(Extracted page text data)
____________________
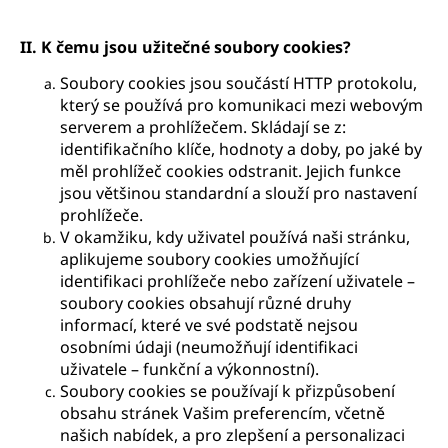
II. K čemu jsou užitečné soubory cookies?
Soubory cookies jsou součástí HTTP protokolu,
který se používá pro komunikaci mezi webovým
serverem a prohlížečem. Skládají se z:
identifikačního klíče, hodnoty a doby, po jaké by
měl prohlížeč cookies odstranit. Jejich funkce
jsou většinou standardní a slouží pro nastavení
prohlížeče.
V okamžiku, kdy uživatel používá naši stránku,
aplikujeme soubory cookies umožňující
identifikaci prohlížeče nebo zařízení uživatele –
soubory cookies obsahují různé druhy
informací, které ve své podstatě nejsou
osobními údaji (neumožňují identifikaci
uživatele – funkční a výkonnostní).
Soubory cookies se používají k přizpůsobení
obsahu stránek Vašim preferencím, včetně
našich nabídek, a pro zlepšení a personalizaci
____________________
**Exercise prompt:** Considering only the data above, return the lines in which "identifikaci" occurs.

**Result:**
identifikaci prohlížeče nebo zařízení uživatele –
osobními údaji (neumožňují identifikaci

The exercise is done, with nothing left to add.